What you should do
For the entries below, print exactly the lines between the line holding "to her children, grandchildren" and the line holding "CNN’s Jillian Sykes, Taylor", inclusive, and nothing else.

Data for analysis
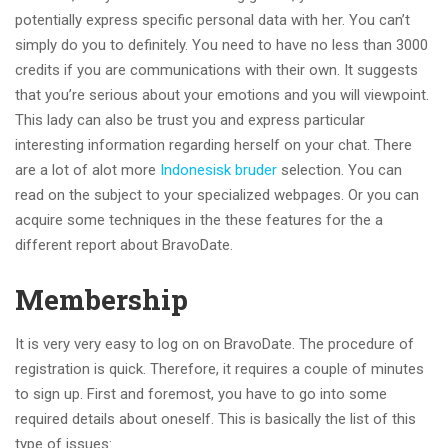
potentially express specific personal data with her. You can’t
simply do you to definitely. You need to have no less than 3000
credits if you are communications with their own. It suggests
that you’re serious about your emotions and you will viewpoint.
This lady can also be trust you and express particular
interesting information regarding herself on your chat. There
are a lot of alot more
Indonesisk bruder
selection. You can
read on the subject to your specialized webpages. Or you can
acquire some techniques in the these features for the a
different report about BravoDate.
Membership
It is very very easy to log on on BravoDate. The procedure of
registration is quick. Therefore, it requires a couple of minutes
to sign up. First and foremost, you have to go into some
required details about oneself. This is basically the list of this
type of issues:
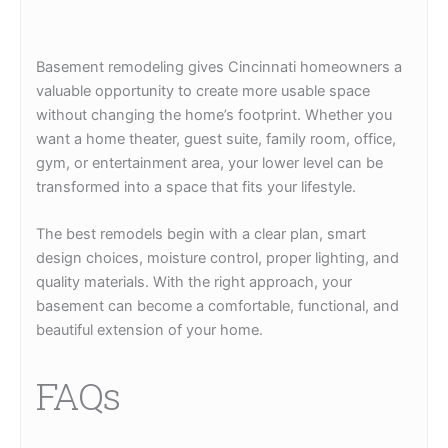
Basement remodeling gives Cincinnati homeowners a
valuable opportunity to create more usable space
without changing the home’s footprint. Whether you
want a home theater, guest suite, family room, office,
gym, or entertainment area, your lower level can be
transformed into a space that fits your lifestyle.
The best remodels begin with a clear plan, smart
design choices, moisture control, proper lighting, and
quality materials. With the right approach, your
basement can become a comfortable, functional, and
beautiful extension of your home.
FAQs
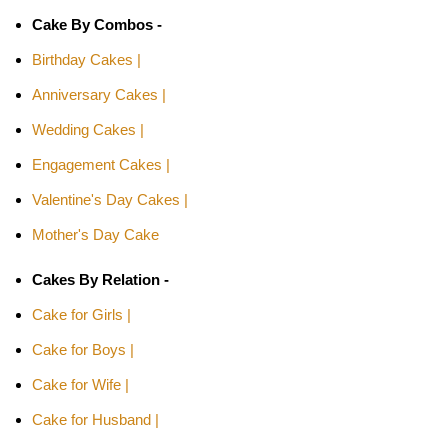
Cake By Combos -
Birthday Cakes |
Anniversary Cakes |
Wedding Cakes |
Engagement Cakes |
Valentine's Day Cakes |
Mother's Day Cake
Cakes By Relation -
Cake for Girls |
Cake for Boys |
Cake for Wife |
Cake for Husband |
* * *
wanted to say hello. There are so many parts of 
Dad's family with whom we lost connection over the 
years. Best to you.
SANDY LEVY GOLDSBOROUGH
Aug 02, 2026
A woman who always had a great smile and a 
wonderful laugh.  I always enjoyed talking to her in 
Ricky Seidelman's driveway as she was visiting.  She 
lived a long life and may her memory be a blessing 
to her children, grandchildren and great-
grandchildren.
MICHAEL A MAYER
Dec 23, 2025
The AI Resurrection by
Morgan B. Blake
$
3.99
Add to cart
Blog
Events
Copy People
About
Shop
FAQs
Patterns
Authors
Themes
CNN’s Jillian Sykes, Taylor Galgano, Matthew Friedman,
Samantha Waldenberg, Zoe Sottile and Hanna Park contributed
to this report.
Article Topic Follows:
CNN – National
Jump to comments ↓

Task result
to her children, grandchildren and great-
grandchildren.
MICHAEL A MAYER
Dec 23, 2025
The AI Resurrection by
Morgan B. Blake
$
3.99
Add to cart
Blog
Events
Copy People
About
Shop
FAQs
Patterns
Authors
Themes
CNN’s Jillian Sykes, Taylor Galgano, Matthew Friedman,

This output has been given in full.